The indices of deprivation statistics recently released by CLG are disappointing, but not surprising. Blackpool has had pockets of poverty since it was founded. A former colleague on the Labour benches – who died only fairly recently – spent part of her childhood in the workhouse. The tourist economy then started to decline in the late 1950s, the manufacturing industry went the same way in the late 1970s, and the public sector began its rapid contraction in 2010 – each blow being felt with more pain. Those residents, who moved here in the 1980s, using their redundancy money to buy pubs and guesthouses, are now suffering – and dying from the industrial diseases that were visited upon them by long-gone past employers.
The curse of seasonal unemployment still blights us, despite a recent, but very welcome and substantial upsurge in traditional seaside tourism, and as we build on our cultural and heritage tourism offers. There is nothing quite so closed as a closed seaside town, and nothing quite so damp, grey, windy and miserable as the British seaside in February.
When you see how many times Blackpool features on the list of the 20 most deprived neighbourhoods in the country (eight) it seems inconceivable that we are also one of areas that has been on the receiving end of the most savage budget cuts – while authorities in the most affluent areas have had their budgets protected. We have lost £93m from our budget and expect to lose another £20m in the next financial year.
You simply cannot lose that much money without it affecting the services that help the most vulnerable residents in our community. We are trying really hard – but with our budget heading rapidly for 50 per cent of what it was at its 2007 peak, the economic climate next to the Irish Sea remains about as cold as anyone can remember.
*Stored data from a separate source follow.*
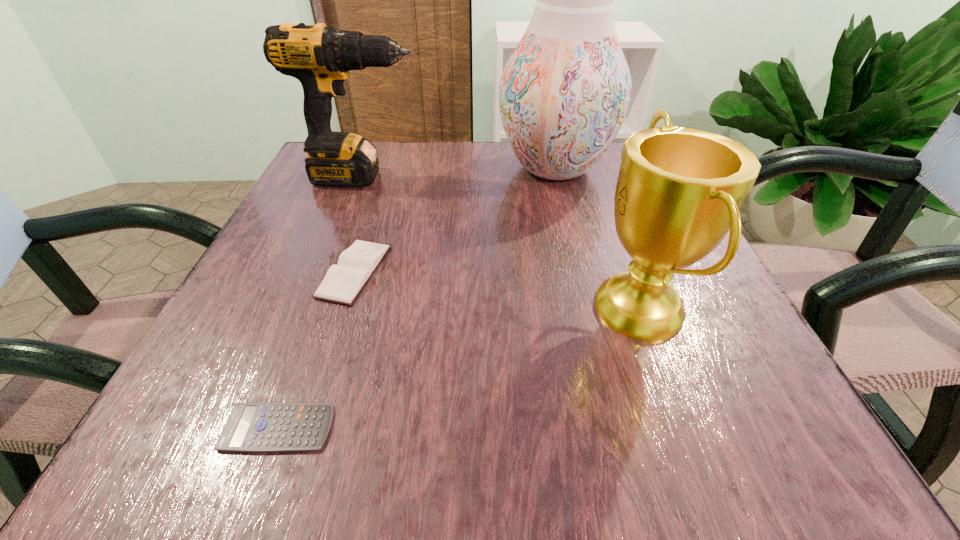 Where is `award present at the right edge`? The width and height of the screenshot is (960, 540). award present at the right edge is located at coordinates (679, 190).

The height and width of the screenshot is (540, 960). Identify the location of object that is at the far left corner. 320,57.

Where is `object that is at the near left corner`? object that is at the near left corner is located at coordinates (268, 426).

I want to click on object located in the far right corner section of the desktop, so click(x=564, y=93).

In the image, there is a desktop. At what (x,y) coordinates should I click in order to perform the action: click on vacant space at the far edge. Please return your answer as a coordinate pair (x, y). Looking at the image, I should click on (422, 150).

Where is `free region at the near edge of the desktop`? The height and width of the screenshot is (540, 960). free region at the near edge of the desktop is located at coordinates (665, 457).

Where is `vacant space at the left edge`? vacant space at the left edge is located at coordinates (308, 219).

Where is `vacant space at the right edge of the desktop`? vacant space at the right edge of the desktop is located at coordinates (611, 211).

Identify the location of vacant space at the far right corner of the desktop. This screenshot has height=540, width=960. (x=586, y=191).

In the image, there is a desktop. Where is `free space at the near right corner`? This screenshot has height=540, width=960. free space at the near right corner is located at coordinates (766, 445). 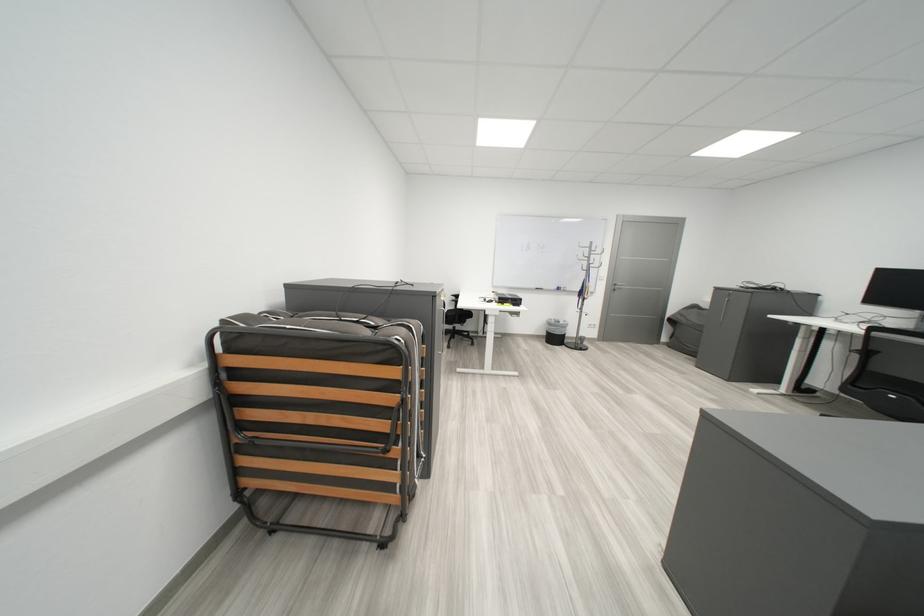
So we respond, as we are legally and morally obliged to do, by trying to find the ‘least worst’ way of managing the cuts. They are unfair, unjust, without logic or justification. I never cease in my struggle to make this clear to anyone who will listen – but the government is the government – and they have a mandate to govern, and a mandate for another term of austerity.
The language of the Conservative party around this is fairly clear and consistent (albeit delivered in a much more pleasant and less confrontational way under Greg Clark, than it ever was under Sir Eric). They see no reason to fund failure, to fund deprivation, or to fund poverty. They say that 40 years of increased funding has not improved our most impoverished areas, and so (the unspoken logic continues) why bother? They will fund opportunity – and I am hoping that the enterprise zone scheme will shortly bear fruit here on the Fylde coast, and am certainly grateful for the support we’ve had through the growth deal for Lancashire, and am very keen to get immersed in the politics and practicalities of devolution, through the putative combined authority for Lancashire.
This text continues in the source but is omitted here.